このように向き不向きがあります。ですので、ASD 部下には斧自体の話に詳しくなってもらい、その結果を解説してもらえばいいのです。結果を受けてどうするかは、マネージャーであるあなたが決めればいい。少なくともアロセントリック的で木を切ることしか能のない状態よりはマシです。ヒントに溢れています。無論、結果のクオリティもピンキリですが、そこは仕事と同様、経験と議論で成長します。
最大のハードルは、ASD 部下がつくったシーズを評価する時間と能力がマネージャー側にない ことですが、これもマネージャー側が成長すれば済むことです。ASD 部下にシーズの仕事を与える、つまりシーズの仕事にリソースを費やすことで、実際にお金その他リソースがかかっていることになりますので腹をくくれます。

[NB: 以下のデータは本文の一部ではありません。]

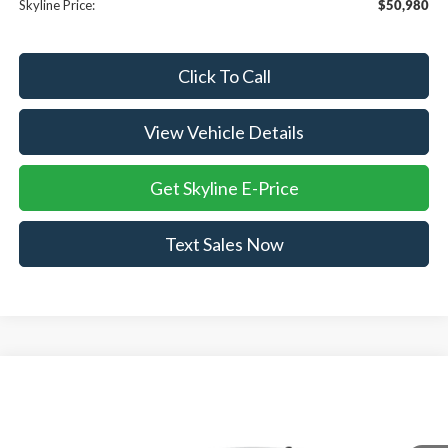
Skyline Price:
$50,980
Click To Call
View Vehicle Details
Get Skyline E-Price
Text Sales Now
Compare Vehicle
$50,985
2026
Ford Mustang Mach-E
Premium
$4,765
SKYLINE PRICE
SAVINGS
Price Drop
Skyline Ford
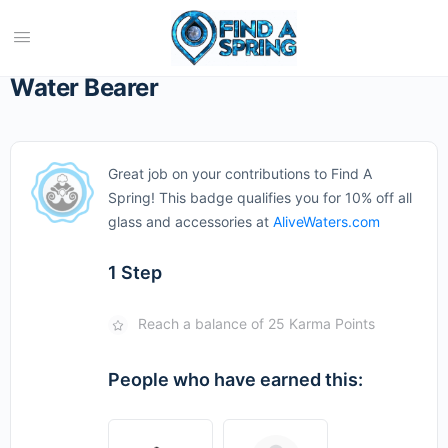
Water Bearer
Great job on your contributions to Find A
Spring! This badge qualifies you for 10% off all
glass and accessories at
AliveWaters.com
1 Step
Reach a balance of 25 Karma Points
People who have earned this:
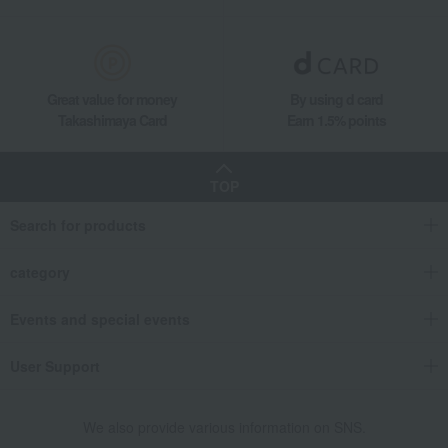
Great value for money
By using d card
Takashimaya Card
Earn 1.5% points
TOP
Search for products
category
Events and special events
User Support
We also provide various information on SNS.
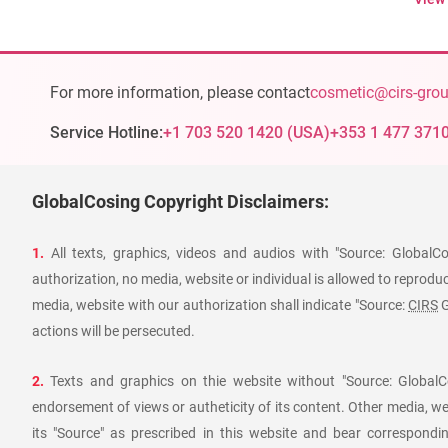
For more information, please contact
cosmetic@cirs-gro
Service Hotline:
+1 703 520 1420
(
USA
)
+353 1 477 371
GlobalCosing Copyright Disclaimers:
1.
All texts, graphics, videos and audios with "Source: GlobalC
authorization, no media, website or individual is allowed to reproduce
media, website with our authorization shall indicate "Source:
CIRS
G
actions will be persecuted.
2.
Texts and graphics on thie website without "Source: GlobalCo
endorsement of views or autheticity of its content. Other media, we
its "Source" as prescribed in this website and bear corresponding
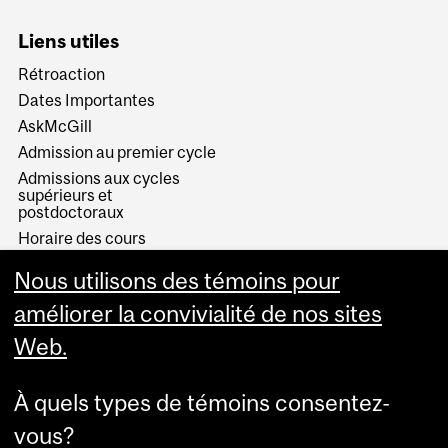
Liens utiles
Rétroaction
Dates Importantes
AskMcGill
Admission au premier cycle
Admissions aux cycles
supérieurs et
postdoctoraux
Horaire des cours
Visual Schedule Builder
Nous utilisons des témoins pour
Services aux étudiants
améliorer la convivialité de nos sites
Web.
À quels types de témoins consentez-
vous?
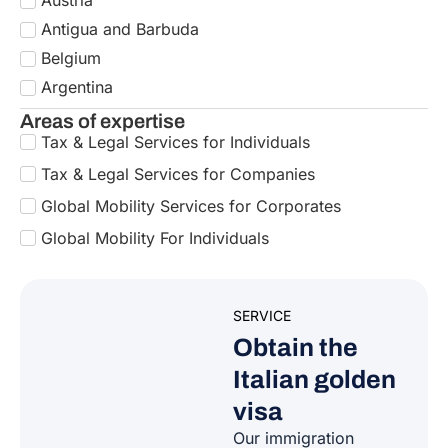
Italian golden
visa
Our immigration
experts support
foreigners who choose
to invest in strategic
assets for Italy’s
economy and society
,
thereby accessing the
Italy Golden Visa
Program.
GO TO THE
SERVICE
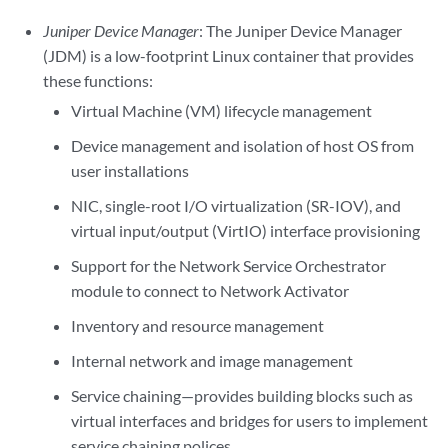
Juniper Device Manager
: The Juniper Device Manager
(JDM) is a low-footprint Linux container that provides
these functions:
Virtual Machine (VM) lifecycle management
Device management and isolation of host OS from
user installations
NIC, single-root I/O virtualization (SR-IOV), and
virtual input/output (VirtIO) interface provisioning
Support for the Network Service Orchestrator
module to connect to Network Activator
Inventory and resource management
Internal network and image management
Service chaining—provides building blocks such as
virtual interfaces and bridges for users to implement
service chaining polices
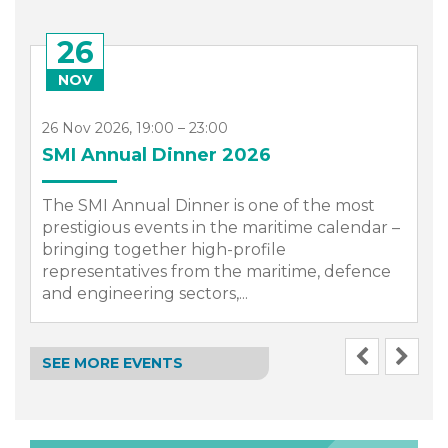
26
NOV
26 Nov 2026, 19:00 – 23:00
SMI Annual Dinner 2026
The SMI Annual Dinner is one of the most
prestigious events in the maritime calendar –
bringing together high-profile
representatives from the maritime, defence
.
and engineering sectors,...
SEE MORE EVENTS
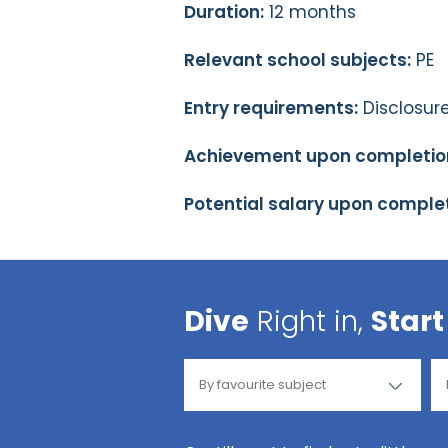
Duration:
12 months
Relevant school subjects:
PE
Entry requirements:
Disclosure
Achievement upon completio
Potential salary upon complet
Dive
Right in,
Start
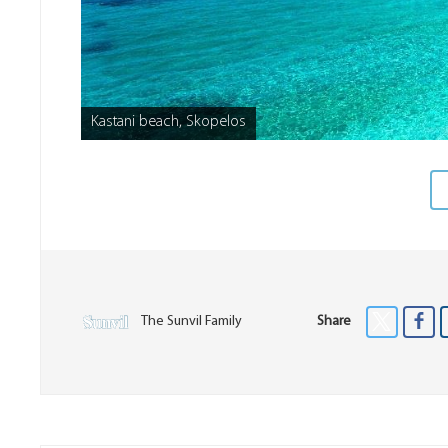
Kastani beach, Skopelos
The Sunvil Family
Share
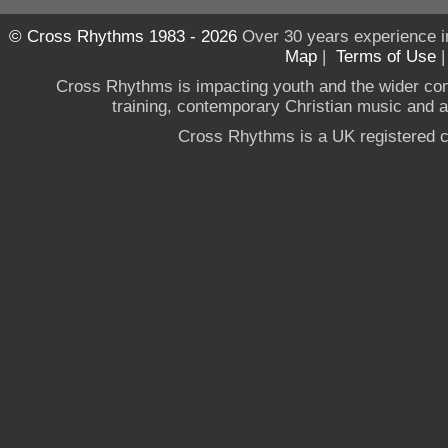
© Cross Rhythms 1983 - 2026
Over 30 years experience i
Map
|
Terms of Use
Cross Rhythms is impacting youth and the wider co
training, contemporary Christian music and a g
Cross Rhythms is a UK registered c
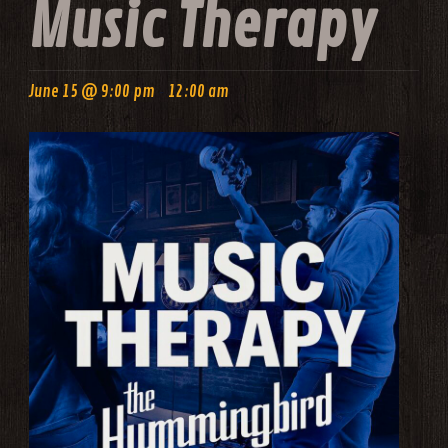
Music Therapy
-
June 15 @ 9:00 pm
12:00 am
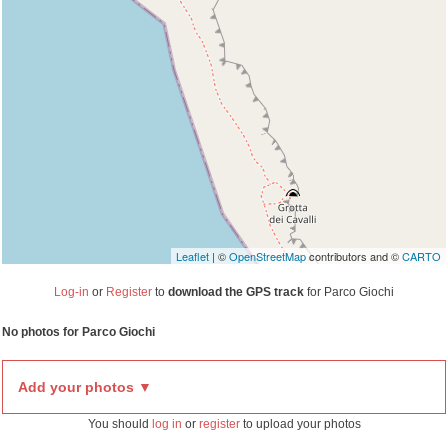
Travelers' Map is loading...
If you see this after your page is loaded
completely, leafletJS files are missing.
Leaflet
| ©
OpenStreetMap
contributors and ©
CARTO
Log-in
or
Register
to
download the GPS track
for Parco Giochi
No photos for Parco Giochi
Add your photos ▼
You should
log in
or
register
to upload your photos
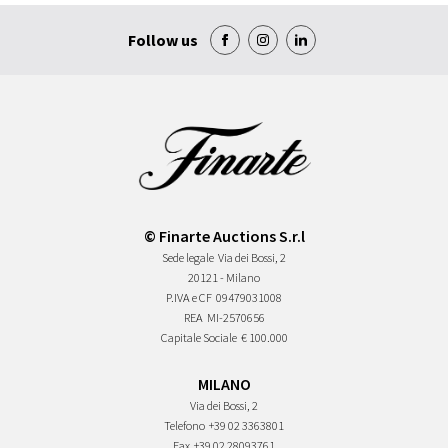
Follow us
© Finarte Auctions S.r.l
Sede legale
Via dei Bossi, 2
20121 - Milano
P.IVA e CF
09479031008
REA
MI-2570656
Capitale Sociale
€ 100.000
MILANO
Via dei Bossi, 2
Telefono
+39 02 3363801
Fax
+39 02 28093761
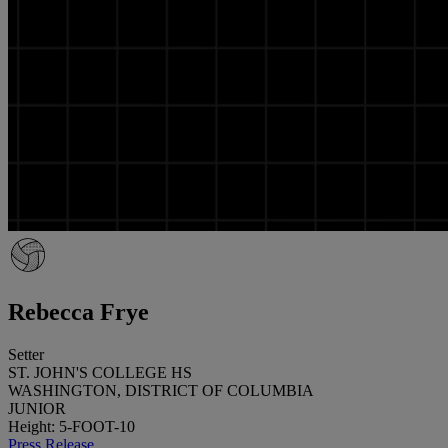
Rebecca Frye
Setter
ST. JOHN'S COLLEGE HS
WASHINGTON, DISTRICT OF COLUMBIA
JUNIOR
Height: 5-FOOT-10
Press Release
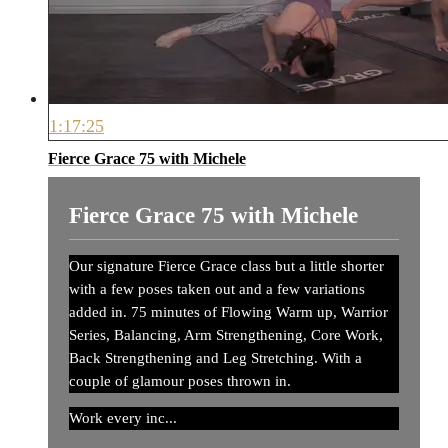
1:17:25
Fierce Grace 75 with Michele
Fierce Grace 75 with Michele
Our signature Fierce Grace class but a little shorter
with a few poses taken out and a few variations
added in. 75 minutes of Flowing Warm up, Warrior
Series, Balancing, Arm Strengthening, Core Work,
Back Strengthening and Leg Stretching. With a
couple of glamour poses thrown in.
Work every inc...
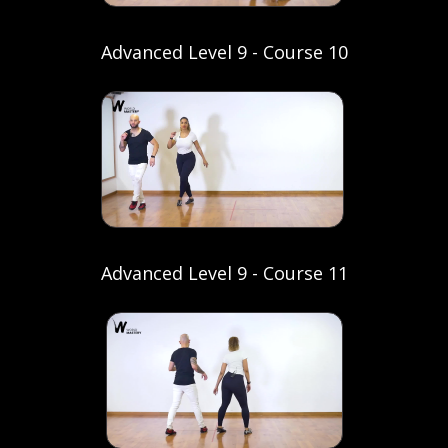
Advanced Level 9 - Course 10
Advanced Level 9 - Course 11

経験的に、マネージャー以上の人の大半は思っている以上に視野狭窄的で、今いる会社という環境に染まりきっており融通が利きません(だからこそ会社で最適な立ち回りができるのですが)。ASD 部下に遭遇したとしても、自分で ASD について調べて、事例も拾って、自分なりに考えれば対処や戦略は思いつくでしょう。1日30分、2週間もかければできるでしょう。その程度もしないのです。できないのではなく、しない。染まりすぎているせいで、やるという発想を持てない。別に批判しているわけではなく、アロセントリック的なのでそういうものです。
というわけで、シーズの追求と、それを ASD 部下に任せているということにはそれなりに価値があるのではないでしょうか。